Features
- Cover Type: Paperback with 589 pages
- Published by: The MIT Press
- Edition: Revised Edition April 5, 1993
- Written in: English
- ISBN 10 Number: 0262581205
- ISBN 13 Number: 978-0262581202
-
Book Dimensions:
9 x 6 x 1.3 inches
- Weighs: 2.2 pounds
Product Review
"The Network Nation contained a fascinating vision. In it home computers are as common as the telephone. They link human being to person, shrinking, as the authors put it, 'time and distance barriers among people, and between people and information, to near zero.' In its simplest form, the Network Nation is a place where thoughts are exchanged easily and democratically and intellect affords one more personal power than a pleasing appearance does. Minorities and women compete on equal terms with white males, and the elderly and handicapped are released from the confines of their infirmities to skim the electronic terrain as swiftly as anyone else.
--
Teresa Carpenter, Village Voice
Product Description
A visionary book when it was first published in the late 1970s,
The Network Nation has become the defining document and standard reference for the field of computer mediated communication (CMC). This revised edition adds a substantial new chapter on "superconnectivity" (invented and defined in the unabridged edition of the
Online Dictionary of the English Language, 2067) that reviews the developments of the last fifteen years and updates the authors' speculations about the future.
Hiltz and Turoff highlight major current organizational, educational, and public applications of CMC, integrate their theoretical understanding of the impact of CMC technology, address ethical and legal issues, and describe a scenario in 2084. They have also added a selected bibliography on the key literature.

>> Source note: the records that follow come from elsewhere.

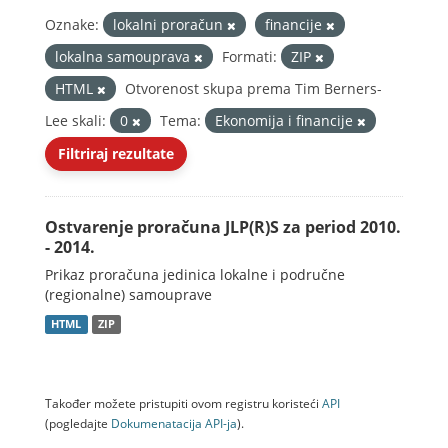
Oznake:
lokalni proračun
financije
lokalna samouprava
Formati:
ZIP
HTML
Otvorenost skupa prema Tim Berners-
Lee skali:
0
Tema:
Ekonomija i financije
Filtriraj rezultate
Ostvarenje proračuna JLP(R)S za period 2010.
- 2014.
Prikaz proračuna jedinica lokalne i područne
(regionalne) samouprave
HTML
ZIP
Također možete pristupiti ovom registru koristeći
API
(pogledajte
Dokumenаtаcijа API-jа
).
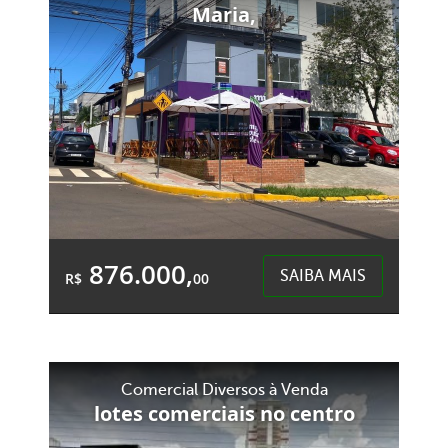
1.320,00m²
Maria,
Dist. Industrial Sergio Davi - Xaxim
876.000,
SAIBA MAIS
R$
00
&Accute;rea Total:
&Accute;rea
141,98m²
Privativa:
103,60m²
Comercial Diversos à Venda
lotes comerciais no centro
Santa Maria - Chapecó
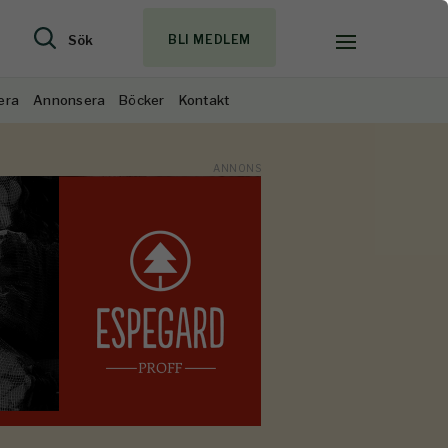
Sök
BLI MEDLEM
era
Annonsera
Böcker
Kontakt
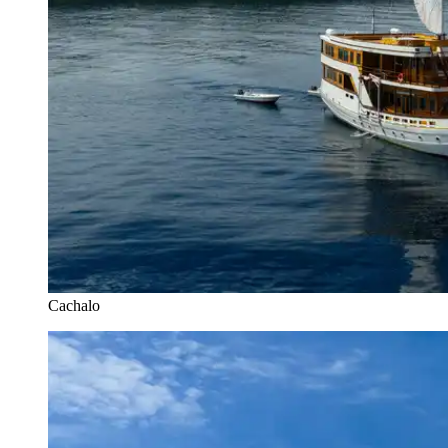
Cachalo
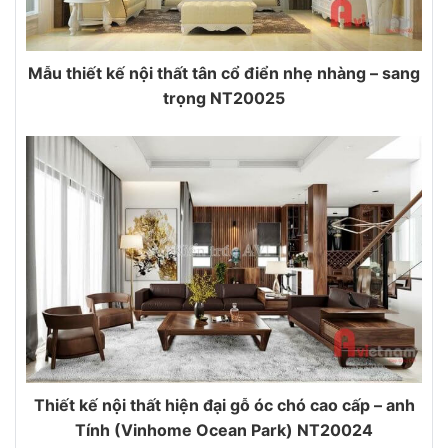
Mẫu thiết kế nội thất tân cổ điển nhẹ nhàng – sang
trọng NT20025
Thiết kế nội thất hiện đại gỗ óc chó cao cấp – anh
Tính (Vinhome Ocean Park) NT20024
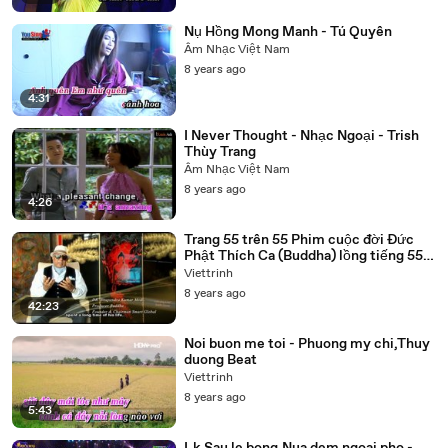
Nụ Hồng Mong Manh - Tú Quyên
Âm Nhạc Việt Nam
8 years ago
4:31
I Never Thought - Nhạc Ngoại - Trish
Thùy Trang
Âm Nhạc Việt Nam
8 years ago
4:26
Trang 55 trên 55 Phim cuộc đời Đức
Phật Thích Ca (Buddha) lồng tiếng 55
tập trọn bộ
Viettrinh
8 years ago
42:23
Noi buon me toi - Phuong my chi,Thuy
duong Beat
Viettrinh
8 years ago
5:43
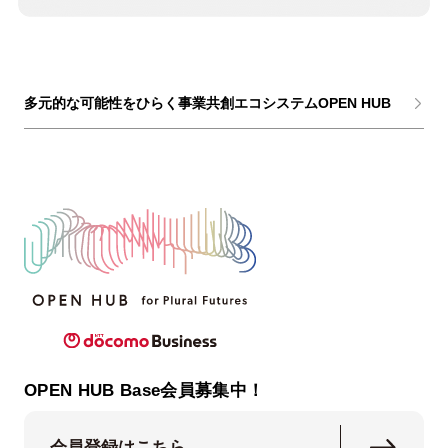
多元的な可能性をひらく事業共創エコシステムOPEN HUB
OPEN HUB Base会員募集中！
会員登録はこちら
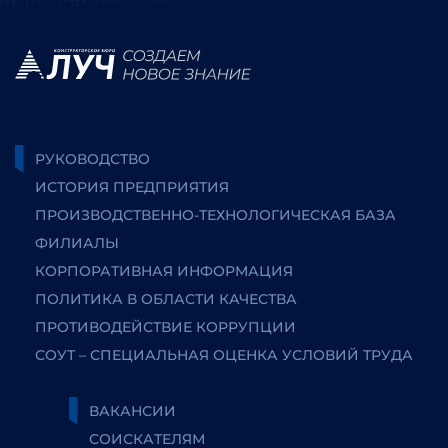
РУКОВОДСТВО
ИСТОРИЯ ПРЕДПРИЯТИЯ
ПРОИЗВОДСТВЕННО-ТЕХНОЛОГИЧЕСКАЯ БАЗА
ФИЛИАЛЫ
КОРПОРАТИВНАЯ ИНФОРМАЦИЯ
ПОЛИТИКА В ОБЛАСТИ КАЧЕСТВА
ПРОТИВОДЕЙСТВИЕ КОРРУПЦИИ
СОУТ – СПЕЦИАЛЬНАЯ ОЦЕНКА УСЛОВИЙ ТРУДА
ВАКАНСИИ
СОИСКАТЕЛЯМ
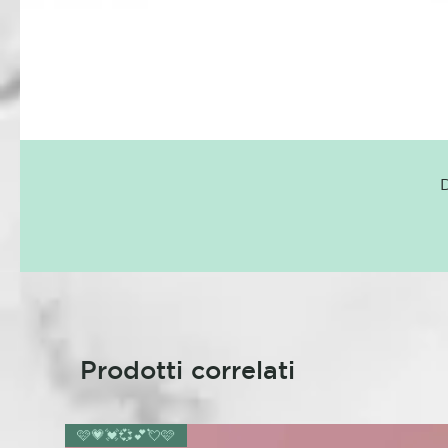
D
Prodotti correlati
🩷💗💓💞💕💘🩷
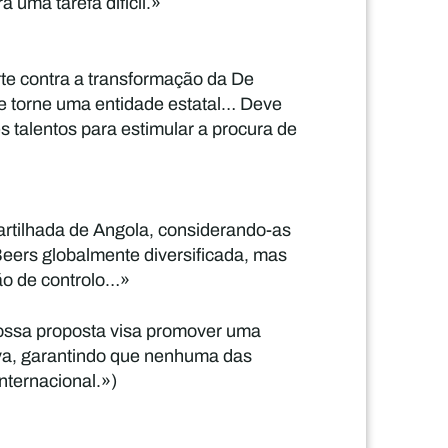
uma tarefa difícil.»
rte contra a transformação da De
e torne uma entidade estatal… Deve
s talentos para estimular a procura de
artilhada de Angola, considerando-as
eers globalmente diversificada, mas
ção de controlo…»
nossa proposta visa promover uma
tiva, garantindo que nenhuma das
nternacional.»)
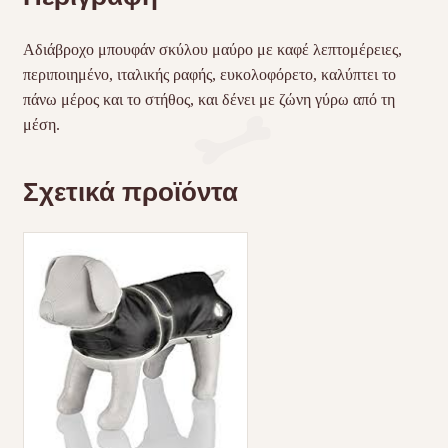
Αδιάβροχο μπουφάν σκύλου μαύρο με καφέ λεπτομέρειες,
περιποιημένο, ιταλικής ραφής, ευκολοφόρετο, καλύπτει το
πάνω μέρος και το στήθος, και δένει με ζώνη γύρω από τη
μέση.
Σχετικά προϊόντα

Starr Roxanne Hiltz and Murray Turoff each hold the position of Professor of Computer and Information Sciences at the New Jersey Institute of Technology. They are also members of the faculty of the Graduate School of Business at
Rutgers University, Newark.
Reader Reviews
While reading The Network Nation, I had to constantly refer to the publication date on the inside cover, 1978. Indeed, I was reading the revised edition dating back to 1993, but that didn't lessen my amazement. TNN was visionary when it was first published, but it is without question the defining document and perhaps standard reference work for the field of Computer Mediated Communication, or CMC. The authors highly major institutional and private applications of CMC and touch upon the impact of CMC, while addressing the legal and ethical issues intrinsic to the genre. They also provide a review of literature covering the field. In Hiltz' and Turoff's future, the computer has become as common as the telephone, both at home and at work. Systems remove time and distance, hinting towards what is now referred to as the death of distance. These systems create a relaxed environment where thoughts are exchanged freely and easily, and relationships are formed, both online and off. Hiltz and Turoff describe, among other things, the first virtual online community, which consisted of what we now call chat (synchronous communication), discussion boards (asynchronous), and customized news. Of course, this was created by the Office of Emergency Preparedness in the Executive Office of the President as they utilized technology to create what we would now call at virtual team in 1970. (For the records, the eventual system was called EMISARI, as it evolved from a Delphi conferencing system.) We liked The Network Nation so much we named it a VB:Book-of-the-Week in our weekly publication VB:TechWatch, which covers the virtual community and knowledge management market spaces.